The kraken was likely based on numerous mythological sea monsters as well as sightings of giant squid, something that probably looked pretty freaky at the time. A closer examination of the kraken vs. the giant squid reveals the legend is a little exaggerated, just like any good myth. The fact and fiction of the kraken becomes even more interesting when you consider the actual marine creature.
Was the kraken just a giant squid? Here's a look at the legend compared to the real thing.
The kraken was supposedly massive. According to Erik Pontoppidan's 1755 book The Natural History of Norway, the kraken measured about a mile-and-a-half wide and "looks at first like a number of small islands."
In 20,000 Leagues Under The Sea, Jules Verne envisioned a kraken-like creature that "could entangle a ship of five thousand tons and bury it into the abyss of the ocean."
On average, a giant squid measures around 33 feet, including the tentacles. That's about the size of a school bus, but still 7,887 feet smaller than the kraken was believed to be.
So where did the notion of monstrous size come from?

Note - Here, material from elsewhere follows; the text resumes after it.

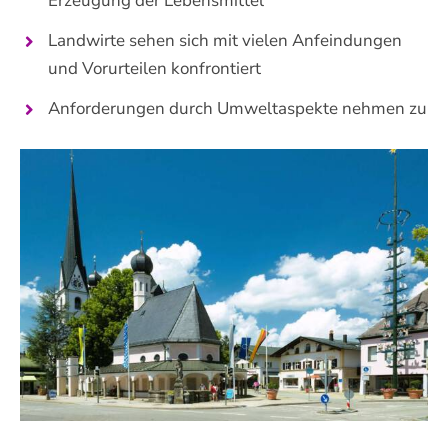
Erzeugung der Lebensmittel
Landwirte sehen sich mit vielen Anfeindungen
und Vorurteilen konfrontiert
Anforderungen durch Umweltaspekte nehmen zu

A squid's skin tends to get rubbery in the sun, and a beached creature may have stretched to appear bigger. But if the giant squid doesn't sound as scary as the kraken, just try to imagine an eye as big as a beach ball staring at you.
The legend of the kraken told of a mysterious, many-armed beast that emerged from the ocean without warning. Its monstrous tentacles could wrap themselves around a ship and pull it down to the depths of the sea. In some cases, it would pluck men from the deck and drag them under – if it hadn't crushed them first.
Giant squid have eight arms and two long tentacles to grab things, each lined with sharp-toothed suction cups. They are known to latch onto the heads of sperm whales that try to eat them, and many whales have been found with suction cup scars. But there have only been a few stories of a giant squid actually attacking a boat, and no one is sure if they're quite true.
People have had unfortunate encounters with Humboldt squid. Known as "red devils" due to the color they take on when they are in attack mode, they are much more aggressive than giant squid. At least they're not the size of a small island.